>>>
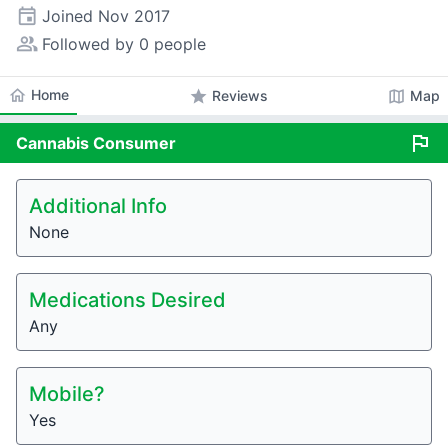
event
Joined
Nov 2017
people_alt
Followed by 0 people
home
Home
star
map
Reviews
Map
flag
Cannabis
Consumer
Additional Info
None
Medications Desired
Any
Mobile?
Yes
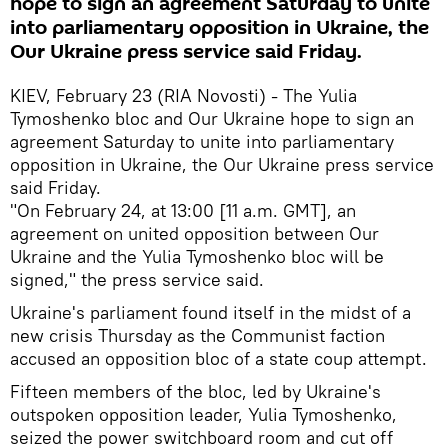
hope to sign an agreement Saturday to unite
into parliamentary opposition in Ukraine, the
Our Ukraine press service said Friday.
KIEV, February 23 (RIA Novosti) - The Yulia
Tymoshenko bloc and Our Ukraine hope to sign an
agreement Saturday to unite into parliamentary
opposition in Ukraine, the Our Ukraine press service
said Friday.
"On February 24, at 13:00 [11 a.m. GMT], an
agreement on united opposition between Our
Ukraine and the Yulia Tymoshenko bloc will be
signed," the press service said.
Ukraine's parliament found itself in the midst of a
new crisis Thursday as the Communist faction
accused an opposition bloc of a state coup attempt.
Fifteen members of the bloc, led by Ukraine's
outspoken opposition leader, Yulia Tymoshenko,
seized the power switchboard room and cut off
<<<
Task goal — Output the lines above verbatim, images excluded.

Answer area —
event
Joined
Nov 2017
people_alt
Followed by 0 people
home
Home
star
map
Reviews
Map
flag
Cannabis
Consumer
Additional Info
None
Medications Desired
Any
Mobile?
Yes
hope to sign an agreement Saturday to unite
into parliamentary opposition in Ukraine, the
Our Ukraine press service said Friday.
KIEV, February 23 (RIA Novosti) - The Yulia
Tymoshenko bloc and Our Ukraine hope to sign an
agreement Saturday to unite into parliamentary
opposition in Ukraine, the Our Ukraine press service
said Friday.
"On February 24, at 13:00 [11 a.m. GMT], an
agreement on united opposition between Our
Ukraine and the Yulia Tymoshenko bloc will be
signed," the press service said.
Ukraine's parliament found itself in the midst of a
new crisis Thursday as the Communist faction
accused an opposition bloc of a state coup attempt.
Fifteen members of the bloc, led by Ukraine's
outspoken opposition leader, Yulia Tymoshenko,
seized the power switchboard room and cut off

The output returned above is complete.